What needs to be done: Using the data that follows, give the number of lines where the string "name" occurs, and nothing else.

Given records:
+ + + + +

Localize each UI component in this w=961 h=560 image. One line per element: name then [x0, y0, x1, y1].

+ + + + +

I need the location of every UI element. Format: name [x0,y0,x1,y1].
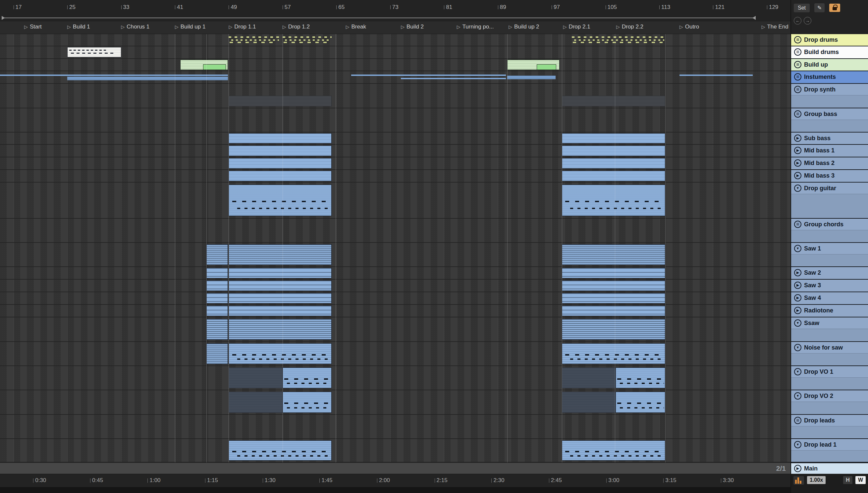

+ + + + +

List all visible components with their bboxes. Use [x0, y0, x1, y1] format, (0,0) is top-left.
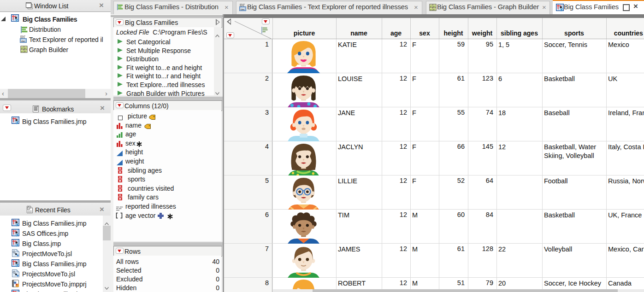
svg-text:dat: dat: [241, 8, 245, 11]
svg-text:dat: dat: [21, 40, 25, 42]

+ + + + +

Response: 2